──────── Extracted entries ────────

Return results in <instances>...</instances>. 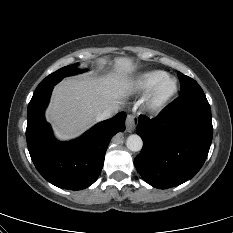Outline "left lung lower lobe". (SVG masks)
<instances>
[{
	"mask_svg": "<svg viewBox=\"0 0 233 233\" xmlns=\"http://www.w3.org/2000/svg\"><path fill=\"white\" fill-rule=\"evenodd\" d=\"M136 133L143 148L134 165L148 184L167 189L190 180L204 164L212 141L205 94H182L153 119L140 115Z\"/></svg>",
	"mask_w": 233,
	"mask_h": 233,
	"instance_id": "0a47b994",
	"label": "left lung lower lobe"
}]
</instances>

────────
──────── Extracted entries ────────

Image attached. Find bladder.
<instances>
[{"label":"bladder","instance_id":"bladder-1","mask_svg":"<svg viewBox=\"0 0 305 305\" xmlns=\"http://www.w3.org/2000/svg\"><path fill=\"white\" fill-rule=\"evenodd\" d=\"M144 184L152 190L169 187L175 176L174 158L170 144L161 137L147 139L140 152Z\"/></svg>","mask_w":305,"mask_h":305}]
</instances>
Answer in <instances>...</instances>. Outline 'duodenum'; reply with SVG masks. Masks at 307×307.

────────
──────── Extracted entries ────────

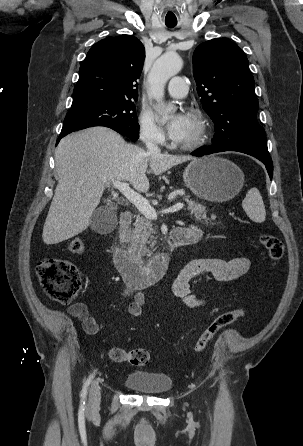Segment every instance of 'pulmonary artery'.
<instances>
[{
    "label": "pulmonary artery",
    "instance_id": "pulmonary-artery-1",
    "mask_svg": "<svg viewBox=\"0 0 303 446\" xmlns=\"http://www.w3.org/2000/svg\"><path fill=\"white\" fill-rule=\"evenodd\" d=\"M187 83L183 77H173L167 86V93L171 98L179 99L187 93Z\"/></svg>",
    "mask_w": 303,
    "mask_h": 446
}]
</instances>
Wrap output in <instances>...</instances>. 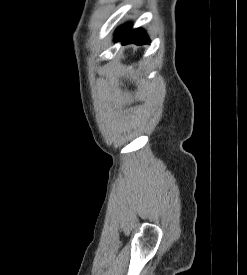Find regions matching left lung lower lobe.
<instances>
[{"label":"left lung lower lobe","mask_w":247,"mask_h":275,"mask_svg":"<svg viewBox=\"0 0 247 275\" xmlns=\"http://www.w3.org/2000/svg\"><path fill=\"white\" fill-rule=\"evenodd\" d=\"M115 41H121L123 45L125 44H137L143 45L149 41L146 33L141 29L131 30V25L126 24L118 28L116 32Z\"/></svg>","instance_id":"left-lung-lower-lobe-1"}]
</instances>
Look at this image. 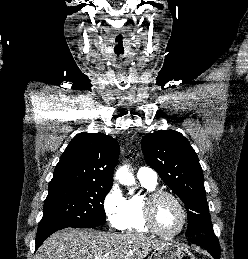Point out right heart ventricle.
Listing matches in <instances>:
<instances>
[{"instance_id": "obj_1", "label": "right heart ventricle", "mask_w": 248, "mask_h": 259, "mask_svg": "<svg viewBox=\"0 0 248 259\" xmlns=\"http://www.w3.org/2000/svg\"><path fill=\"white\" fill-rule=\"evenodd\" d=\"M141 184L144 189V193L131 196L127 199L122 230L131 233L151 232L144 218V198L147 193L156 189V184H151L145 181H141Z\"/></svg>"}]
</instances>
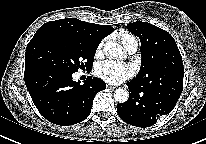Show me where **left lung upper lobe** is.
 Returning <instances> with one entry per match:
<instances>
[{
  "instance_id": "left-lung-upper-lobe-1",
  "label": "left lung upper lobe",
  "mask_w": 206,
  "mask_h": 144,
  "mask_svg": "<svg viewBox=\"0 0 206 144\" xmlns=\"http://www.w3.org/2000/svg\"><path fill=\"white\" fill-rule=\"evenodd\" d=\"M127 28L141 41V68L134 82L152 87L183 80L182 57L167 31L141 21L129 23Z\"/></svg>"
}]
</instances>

────────

What do the lines above say from the one containing "Image attached. Find bladder." down to the one containing "Answer in <instances>...</instances>."? Return them exactly, both end lines included, and only them.

■ Final answer ■
Image attached. Find bladder.
<instances>
[{"label":"bladder","instance_id":"bladder-1","mask_svg":"<svg viewBox=\"0 0 305 305\" xmlns=\"http://www.w3.org/2000/svg\"><path fill=\"white\" fill-rule=\"evenodd\" d=\"M144 184L152 190L169 187L175 176L174 158L170 144L161 137L147 139L140 152Z\"/></svg>","mask_w":305,"mask_h":305}]
</instances>
Answer in <instances>...</instances>. Outline 'duodenum'; reply with SVG masks. Masks at 307×307.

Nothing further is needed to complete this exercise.